↓
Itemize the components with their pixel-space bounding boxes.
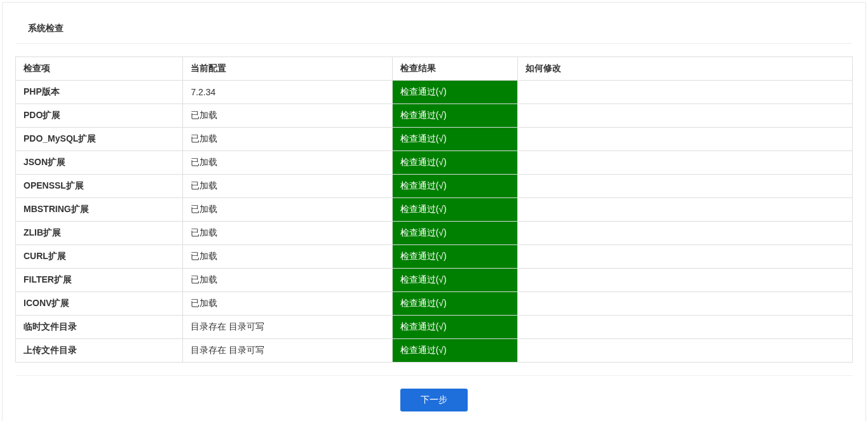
table-row: MBSTRING扩展 已加载 检查通过(√): [16, 198, 853, 222]
cell-item: 上传文件目录: [16, 339, 183, 363]
panel-title: 系统检查: [28, 23, 840, 34]
pass-badge: 检查通过(√): [393, 316, 518, 338]
cell-result: 检查通过(√): [392, 222, 518, 245]
cell-howto: [518, 104, 853, 128]
pass-badge: 检查通过(√): [393, 175, 518, 197]
col-howto: 如何修改: [518, 57, 853, 81]
cell-result: 检查通过(√): [392, 245, 518, 269]
system-check-table: 检查项 当前配置 检查结果 如何修改 PHP版本 7.2.34 检查通过(√) …: [15, 57, 853, 363]
cell-howto: [518, 316, 853, 339]
cell-config: 已加载: [183, 269, 392, 292]
table-row: 上传文件目录 目录存在 目录可写 检查通过(√): [16, 339, 853, 363]
pass-badge: 检查通过(√): [393, 339, 518, 362]
cell-config: 已加载: [183, 245, 392, 269]
col-item: 检查项: [16, 57, 183, 81]
cell-result: 检查通过(√): [392, 269, 518, 292]
cell-howto: [518, 128, 853, 151]
cell-item: PHP版本: [16, 81, 183, 104]
cell-result: 检查通过(√): [392, 316, 518, 339]
cell-howto: [518, 175, 853, 198]
cell-config: 已加载: [183, 151, 392, 175]
pass-badge: 检查通过(√): [393, 222, 518, 244]
cell-howto: [518, 339, 853, 363]
pass-badge: 检查通过(√): [393, 269, 518, 291]
cell-config: 目录存在 目录可写: [183, 339, 392, 363]
cell-howto: [518, 245, 853, 269]
panel-header: 系统检查: [15, 14, 853, 44]
table-row: FILTER扩展 已加载 检查通过(√): [16, 269, 853, 292]
cell-config: 目录存在 目录可写: [183, 316, 392, 339]
cell-config: 已加载: [183, 175, 392, 198]
cell-item: JSON扩展: [16, 151, 183, 175]
table-row: PDO扩展 已加载 检查通过(√): [16, 104, 853, 128]
cell-item: 临时文件目录: [16, 316, 183, 339]
cell-result: 检查通过(√): [392, 339, 518, 363]
cell-result: 检查通过(√): [392, 128, 518, 151]
panel-footer: 下一步: [15, 375, 853, 421]
cell-result: 检查通过(√): [392, 81, 518, 104]
pass-badge: 检查通过(√): [393, 128, 518, 150]
cell-config: 7.2.34: [183, 81, 392, 104]
cell-result: 检查通过(√): [392, 151, 518, 175]
cell-howto: [518, 198, 853, 222]
table-row: JSON扩展 已加载 检查通过(√): [16, 151, 853, 175]
cell-item: PDO扩展: [16, 104, 183, 128]
cell-result: 检查通过(√): [392, 292, 518, 316]
cell-item: FILTER扩展: [16, 269, 183, 292]
cell-howto: [518, 269, 853, 292]
cell-result: 检查通过(√): [392, 104, 518, 128]
cell-item: ZLIB扩展: [16, 222, 183, 245]
table-row: 临时文件目录 目录存在 目录可写 检查通过(√): [16, 316, 853, 339]
pass-badge: 检查通过(√): [393, 292, 518, 315]
cell-howto: [518, 292, 853, 316]
cell-result: 检查通过(√): [392, 198, 518, 222]
cell-item: OPENSSL扩展: [16, 175, 183, 198]
cell-howto: [518, 222, 853, 245]
pass-badge: 检查通过(√): [393, 151, 518, 174]
cell-howto: [518, 151, 853, 175]
table-row: PHP版本 7.2.34 检查通过(√): [16, 81, 853, 104]
table-row: ICONV扩展 已加载 检查通过(√): [16, 292, 853, 316]
cell-config: 已加载: [183, 292, 392, 316]
table-body: PHP版本 7.2.34 检查通过(√) PDO扩展 已加载 检查通过(√) P…: [16, 81, 853, 363]
cell-howto: [518, 81, 853, 104]
pass-badge: 检查通过(√): [393, 81, 518, 104]
cell-config: 已加载: [183, 104, 392, 128]
pass-badge: 检查通过(√): [393, 198, 518, 221]
col-config: 当前配置: [183, 57, 392, 81]
cell-item: PDO_MySQL扩展: [16, 128, 183, 151]
pass-badge: 检查通过(√): [393, 245, 518, 268]
system-check-panel: 系统检查 检查项 当前配置 检查结果 如何修改 PHP版本 7.2.34 检查通…: [2, 2, 866, 421]
cell-config: 已加载: [183, 128, 392, 151]
panel-body: 检查项 当前配置 检查结果 如何修改 PHP版本 7.2.34 检查通过(√) …: [3, 44, 865, 375]
pass-badge: 检查通过(√): [393, 104, 518, 127]
cell-item: CURL扩展: [16, 245, 183, 269]
cell-config: 已加载: [183, 222, 392, 245]
cell-item: MBSTRING扩展: [16, 198, 183, 222]
table-row: ZLIB扩展 已加载 检查通过(√): [16, 222, 853, 245]
cell-item: ICONV扩展: [16, 292, 183, 316]
col-result: 检查结果: [392, 57, 518, 81]
cell-result: 检查通过(√): [392, 175, 518, 198]
cell-config: 已加载: [183, 198, 392, 222]
next-button[interactable]: 下一步: [400, 389, 468, 411]
table-row: PDO_MySQL扩展 已加载 检查通过(√): [16, 128, 853, 151]
table-row: CURL扩展 已加载 检查通过(√): [16, 245, 853, 269]
table-row: OPENSSL扩展 已加载 检查通过(√): [16, 175, 853, 198]
table-header-row: 检查项 当前配置 检查结果 如何修改: [16, 57, 853, 81]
↑
### [WORK ORDER]
Your copy of the records must be exact and must contain no pictures.

### [ANSWER AREA]
Itemize the components with their pixel-space bounding boxes.
table-row: MBSTRING扩展 已加载 检查通过(√): [16, 198, 853, 222]
cell-item: 上传文件目录: [16, 339, 183, 363]
panel-title: 系统检查: [28, 23, 840, 34]
pass-badge: 检查通过(√): [393, 316, 518, 338]
cell-result: 检查通过(√): [392, 222, 518, 245]
cell-howto: [518, 104, 853, 128]
pass-badge: 检查通过(√): [393, 175, 518, 197]
col-howto: 如何修改: [518, 57, 853, 81]
cell-result: 检查通过(√): [392, 245, 518, 269]
system-check-table: 检查项 当前配置 检查结果 如何修改 PHP版本 7.2.34 检查通过(√) …: [15, 57, 853, 363]
cell-howto: [518, 316, 853, 339]
cell-config: 已加载: [183, 269, 392, 292]
table-row: 上传文件目录 目录存在 目录可写 检查通过(√): [16, 339, 853, 363]
pass-badge: 检查通过(√): [393, 339, 518, 362]
cell-config: 已加载: [183, 245, 392, 269]
col-item: 检查项: [16, 57, 183, 81]
cell-result: 检查通过(√): [392, 269, 518, 292]
cell-howto: [518, 128, 853, 151]
cell-item: PHP版本: [16, 81, 183, 104]
cell-result: 检查通过(√): [392, 316, 518, 339]
cell-howto: [518, 175, 853, 198]
cell-config: 已加载: [183, 151, 392, 175]
pass-badge: 检查通过(√): [393, 222, 518, 244]
cell-howto: [518, 339, 853, 363]
pass-badge: 检查通过(√): [393, 269, 518, 291]
cell-config: 目录存在 目录可写: [183, 339, 392, 363]
cell-howto: [518, 245, 853, 269]
panel-header: 系统检查: [15, 14, 853, 44]
table-row: FILTER扩展 已加载 检查通过(√): [16, 269, 853, 292]
cell-config: 目录存在 目录可写: [183, 316, 392, 339]
cell-config: 已加载: [183, 175, 392, 198]
cell-item: JSON扩展: [16, 151, 183, 175]
table-row: PDO扩展 已加载 检查通过(√): [16, 104, 853, 128]
cell-item: 临时文件目录: [16, 316, 183, 339]
cell-result: 检查通过(√): [392, 339, 518, 363]
cell-result: 检查通过(√): [392, 128, 518, 151]
panel-footer: 下一步: [15, 375, 853, 421]
cell-result: 检查通过(√): [392, 81, 518, 104]
pass-badge: 检查通过(√): [393, 128, 518, 150]
cell-config: 7.2.34: [183, 81, 392, 104]
cell-result: 检查通过(√): [392, 151, 518, 175]
cell-howto: [518, 198, 853, 222]
table-row: JSON扩展 已加载 检查通过(√): [16, 151, 853, 175]
cell-item: PDO扩展: [16, 104, 183, 128]
cell-result: 检查通过(√): [392, 292, 518, 316]
cell-item: FILTER扩展: [16, 269, 183, 292]
cell-howto: [518, 269, 853, 292]
cell-result: 检查通过(√): [392, 104, 518, 128]
cell-item: ZLIB扩展: [16, 222, 183, 245]
table-row: 临时文件目录 目录存在 目录可写 检查通过(√): [16, 316, 853, 339]
pass-badge: 检查通过(√): [393, 292, 518, 315]
cell-howto: [518, 292, 853, 316]
cell-result: 检查通过(√): [392, 198, 518, 222]
cell-item: OPENSSL扩展: [16, 175, 183, 198]
cell-howto: [518, 222, 853, 245]
pass-badge: 检查通过(√): [393, 151, 518, 174]
cell-howto: [518, 151, 853, 175]
table-row: PHP版本 7.2.34 检查通过(√): [16, 81, 853, 104]
table-row: ICONV扩展 已加载 检查通过(√): [16, 292, 853, 316]
cell-config: 已加载: [183, 292, 392, 316]
table-body: PHP版本 7.2.34 检查通过(√) PDO扩展 已加载 检查通过(√) P…: [16, 81, 853, 363]
cell-howto: [518, 81, 853, 104]
pass-badge: 检查通过(√): [393, 81, 518, 104]
cell-config: 已加载: [183, 104, 392, 128]
pass-badge: 检查通过(√): [393, 198, 518, 221]
col-config: 当前配置: [183, 57, 392, 81]
cell-item: PDO_MySQL扩展: [16, 128, 183, 151]
pass-badge: 检查通过(√): [393, 245, 518, 268]
system-check-panel: 系统检查 检查项 当前配置 检查结果 如何修改 PHP版本 7.2.34 检查通…: [2, 2, 866, 421]
cell-config: 已加载: [183, 128, 392, 151]
panel-body: 检查项 当前配置 检查结果 如何修改 PHP版本 7.2.34 检查通过(√) …: [3, 44, 865, 375]
pass-badge: 检查通过(√): [393, 104, 518, 127]
cell-item: CURL扩展: [16, 245, 183, 269]
cell-config: 已加载: [183, 222, 392, 245]
cell-item: MBSTRING扩展: [16, 198, 183, 222]
table-row: ZLIB扩展 已加载 检查通过(√): [16, 222, 853, 245]
cell-item: ICONV扩展: [16, 292, 183, 316]
col-result: 检查结果: [392, 57, 518, 81]
cell-result: 检查通过(√): [392, 175, 518, 198]
cell-config: 已加载: [183, 198, 392, 222]
next-button[interactable]: 下一步: [400, 389, 468, 411]
table-row: PDO_MySQL扩展 已加载 检查通过(√): [16, 128, 853, 151]
table-row: CURL扩展 已加载 检查通过(√): [16, 245, 853, 269]
table-row: OPENSSL扩展 已加载 检查通过(√): [16, 175, 853, 198]
table-header-row: 检查项 当前配置 检查结果 如何修改: [16, 57, 853, 81]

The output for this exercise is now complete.